There are no wrong ways in marketing (as long as you follow the laws of the country of your residence and the countries you sell your products and service to). Some methods might work in certain circumstances, some not. And the circumstances change quickly. Depending on the environment, customers’ age, their interests, time of the year, weather, time of the day, and many more. So you can try the same methods in various conditions or you could try various methods in the same circumstances with the same public. But don’t take the results for absolute. Your judgment also depends on circumstances. And your mood.

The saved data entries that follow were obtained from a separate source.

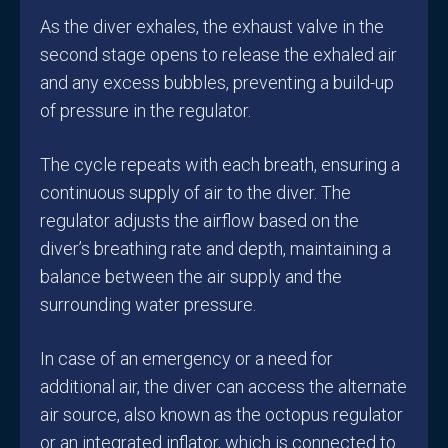
As the diver exhales, the exhaust valve in the
second stage opens to release the exhaled air
and any excess bubbles, preventing a build-up
of pressure in the regulator.
The cycle repeats with each breath, ensuring a
continuous supply of air to the diver. The
regulator adjusts the airflow based on the
diver’s breathing rate and depth, maintaining a
balance between the air supply and the
surrounding water pressure.
In case of an emergency or a need for
additional air, the diver can access the alternate
air source, also known as the octopus regulator
or an integrated inflator, which is connected to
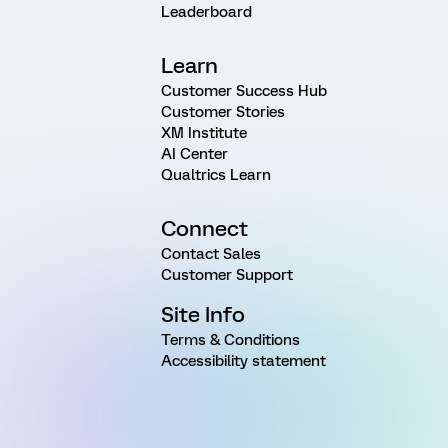
Leaderboard
Learn
Customer Success Hub
Customer Stories
XM Institute
AI Center
Qualtrics Learn
Connect
Contact Sales
Customer Support
Site Info
Terms & Conditions
Accessibility statement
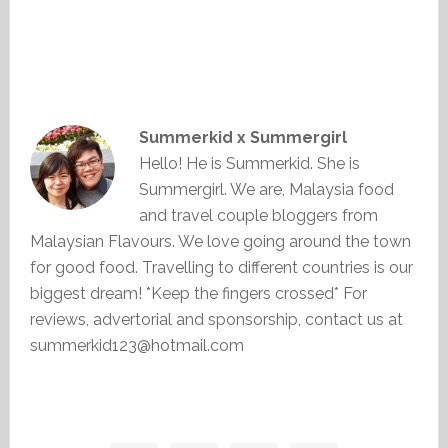
Summerkid x Summergirl
Hello! He is Summerkid. She is
Summergirl. We are, Malaysia food
and travel couple bloggers from
Malaysian Flavours. We love going around the town
for good food. Travelling to different countries is our
biggest dream! *Keep the fingers crossed* For
reviews, advertorial and sponsorship, contact us at
summerkid123@hotmail.com
Primary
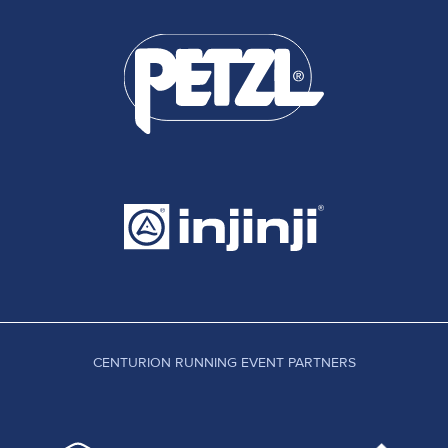
CENTURION RUNNING EVENT PARTNERS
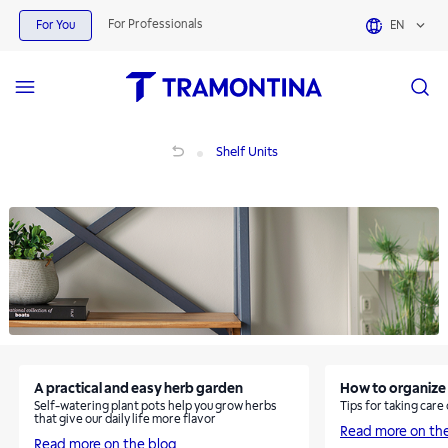
Shelf Units | Tramontina
For Professionals
For You
EN
Shelf Units
Shelf Units
A practical and easy herb garden
How to organize 
Self-watering plant pots help you grow herbs
Tips for taking care
that give our daily life more flavor
Read more on th
Read more on the blog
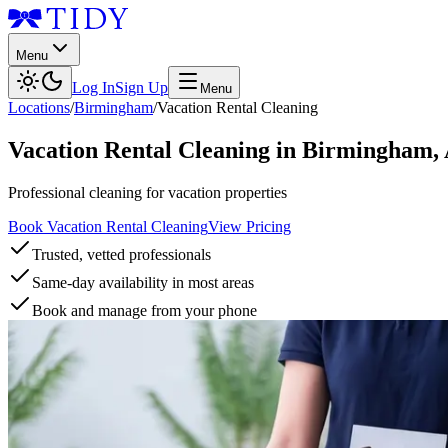
Menu
Log In
Sign Up
Menu
Locations
/
Birmingham
/
Vacation Rental Cleaning
Vacation Rental Cleaning
in
Birmingham
,
Professional cleaning for vacation properties
Book Vacation Rental Cleaning
View Pricing
Trusted, vetted professionals
Same-day availability in most areas
Book and manage from your phone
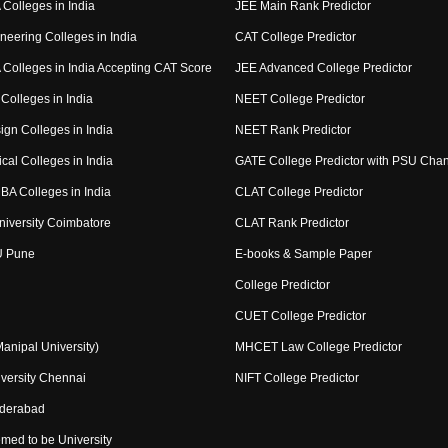
Colleges in India
JEE Main Rank Predictor
neering Colleges in India
CAT College Predictor
Colleges in India Accepting CAT Score
JEE Advanced College Predictor
Colleges in India
NEET College Predictor
ign Colleges in India
NEET Rank Predictor
cal Colleges in India
GATE College Predictor with PSU Cha
BA Colleges in India
CLAT College Predictor
niversity Coimbatore
CLAT Rank Predictor
U Pune
E-books & Sample Paper
College Predictor
CUET College Predictor
nipal University)
MHCET Law College Predictor
versity Chennai
NIFT College Predictor
yderabad
med to be University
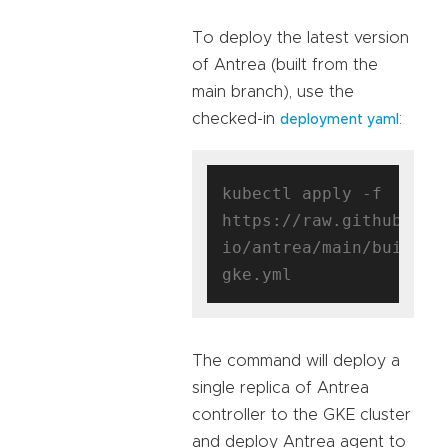
To deploy the latest version
of Antrea (built from the
main branch), use the
checked-in
:
deployment yaml
kubectl apply -f 
https://raw.githubuser
io/antrea/main/build/y
The command will deploy a
single replica of Antrea
controller to the GKE cluster
and deploy Antrea agent to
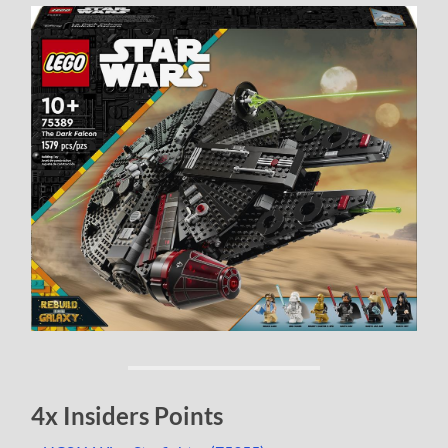
4x Insiders Points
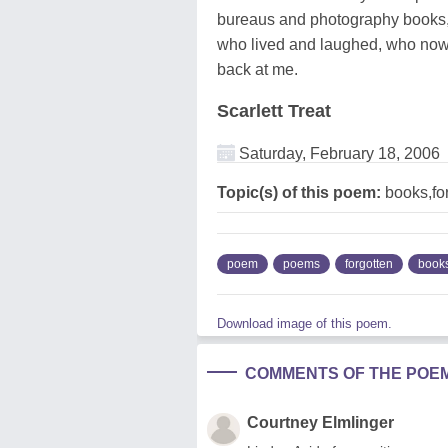
bureaus and photography books, 
who lived and laughed, who now re
back at me.
Scarlett Treat
Saturday, February 18, 2006
Topic(s) of this poem:
books,fo
poem
poems
forgotten
book
Download image of this poem.
COMMENTS OF THE POE
Courtney Elmlinger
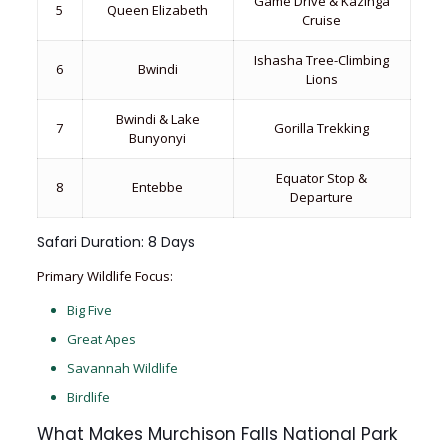
Game Drive & Kazinga
5
Queen Elizabeth
Cruise
Ishasha Tree-Climbing
6
Bwindi
Lions
Bwindi & Lake
7
Gorilla Trekking
Bunyonyi
Equator Stop &
8
Entebbe
Departure
Safari Duration: 8 Days
Primary Wildlife Focus:
Big Five
Great Apes
Savannah Wildlife
Birdlife
What Makes Murchison Falls National Park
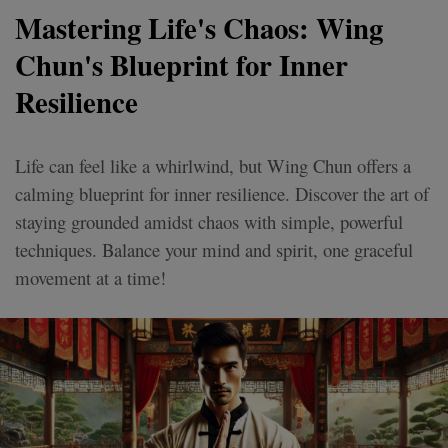
Mastering Life's Chaos: Wing
Chun's Blueprint for Inner
Resilience
Life can feel like a whirlwind, but Wing Chun offers a
calming blueprint for inner resilience. Discover the art of
staying grounded amidst chaos with simple, powerful
techniques. Balance your mind and spirit, one graceful
movement at a time!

Marketing is a game with infinite possibilities for the next move. And it has a great potential to be fun playing it. I realized this by following some of the successful independent authors. There is a growing tendency of them offering many free and paid training courses of how to market books in various genres. Yes, these activities do bring additional income, but I have a strong feeling that they don’t do it solely because of the income. Try joining some of the free Webinars by Joanna Penn and other writers, or read their books on business of writing. The main and glaring feature of all these, although it is often overlooked and I overlooked it for quite some time, is that they have enormous fun doing it (even if they claim that they fear it a lot. They might fear it, but my guess it that this fear only fuels their wish to succeed). Some of these successful (both in writing and marketing) authors even take time from their fiction writing in order to pursue these marketing strategies and to find out more.

As any fun game, marketing can become an addiction. But as I see it, as long as the customer interests are the centre of this game (and the customers want more and more good products and services satisfying their needs and wishes), then there are only winners at every stage of this game. And there is no end to it as long as you have a business.